Columnists, Johnny Mack Morrow, Opinion
 By  Johnny Mack Morrow Published 
8:00 am Saturday, October 15, 2011

Harvest time is in danger

Agriculture is a multi-billion dollar industry for our state, critical to our economy beyond the fields. The backbone of Alabama agriculture is still the family farmer, and for many October is harvest month, which is the most important time of the year.

For major Alabama staples like cotton and peanuts, this is the month to bring in the crops. For many family farmers, it also is time to pick perishable produce like tomatoes and sweet potatoes.

Yet, many family farmers are facing disaster this year, with crops rotting in the fields and the very real possibility of losing their farms. There simply aren’t enough migrant workers to pick time sensitive-produce. Migrants have either fled the state or did not come here at all, due to Alabama’s new immigration law.

The law is widely recognized as being the most punitive in the nation. It demands local law enforcement check the legal status of any person they suspect of being an illegal immigrant, and if they do not have the appropriate paperwork arrest them to hand over to federal authorities.

The Alabama law also does things no other state law does, like reporting the legal status of children in schools. While that may not affect the migrant workers that come only temporarily, the toughness of the law has certainly created a climate of fear and scared most migrants away.

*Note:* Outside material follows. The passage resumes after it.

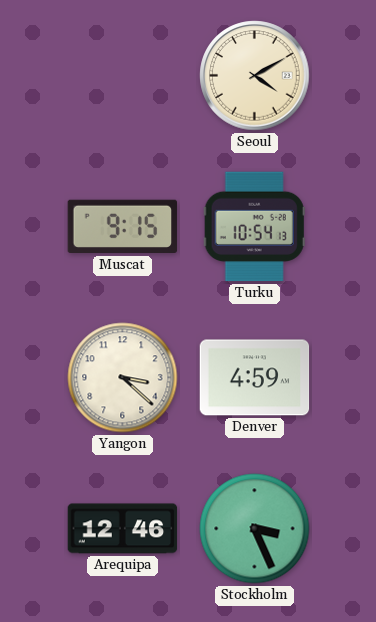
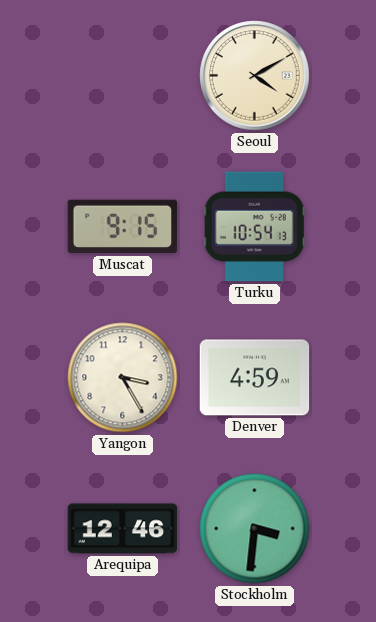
Yangon: 3:22 -> 3:25
Stockholm: 3:26 -> 3:31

Migrants follow the harvest season from state to state, including coming to Alabama in October. Family farmers have reported that migrant farm hands that have come for many seasons just never showed up. They have moved off to Tennessee or North Carolina, rather than stay in place where fear is growing.

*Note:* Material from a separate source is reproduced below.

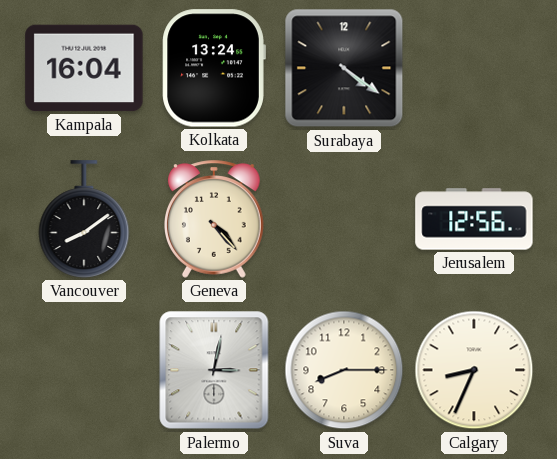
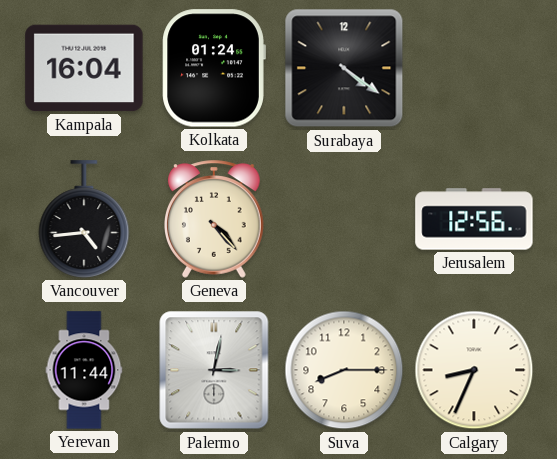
Kolkata: 13:24 -> 01:24
Vancouver: 8:09 -> 4:44
Yerevan: none -> 11:44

Some proponents of the law say that is precisely what they wanted. They point to Alabama’s stubbornly high unemployment rate and say migrant labor can be replaced. Yet, there is a reason why migrants did field work: it is difficult labor for short money. It is easier, and often more profitable, to work in a fast food restaurant rather than pick tomatoes for $2 a crate.

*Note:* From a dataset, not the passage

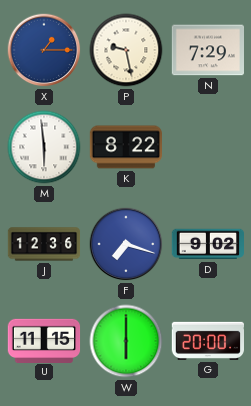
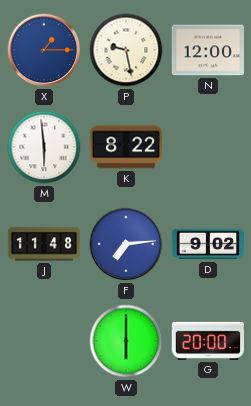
N: 7:29 -> 12:00
J: 12:36 -> 11:48
F: 7:18 -> 7:14
U: 11:15 -> none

A few officials have suggested that Alabama comb the unemployment rolls to look for field hands, with the idea that state benefits could be held if someone doesn’t take agricultural work. Yet, telling an out-of-work electrician or skilled secretary they must get into the fields as a condition of receiving unemployment insurance is absolutely wrong. Those who advocated for these laws aren’t out in the fields themselves.

The Alabama agriculture commissioner has been trying to arrange inmates from the Department of Corrections’ work-release program to be field hands. Alabama has prison farms, and also a very strong work-release program where inmates can work for standard wages during the day, then return to incarceration at night.

The program is voluntary, and the number of inmates that would sign up to work in the fields will not be enough to overcome the loss of migrant labor, but at least it could save some crops and farms in the process.

Some have suggested that we force prisoners to work in the fields. This would be a disaster on two fronts. First, any farmer will tell you that hard workers are the only people you need out in the fields, and coerced prisoners would not work very hard. Second is that Alabama has a sordid history of using forced prison labor, a virtual slave system throughout the first part of the 20th century. That experience should stop the state cold from trying coercive acts like that again. No chain gangs in the fields.

Organizing prisoners or the unemployed will not save this year’s crops, nor will it be a solution for the loss of migrant labor down the road. The fiercest advocates for the migrant crackdown certainly won’t get out and work the fields themselves. Meanwhile, produce rots and the state agriculture industry is threatened.

We reap what we sow. Sow fear and migrants leave, and then there is no one to reap when the harvest is due.

Johnny Mack Morrow is a state representative for Franklin County. His column appears each Wednesday.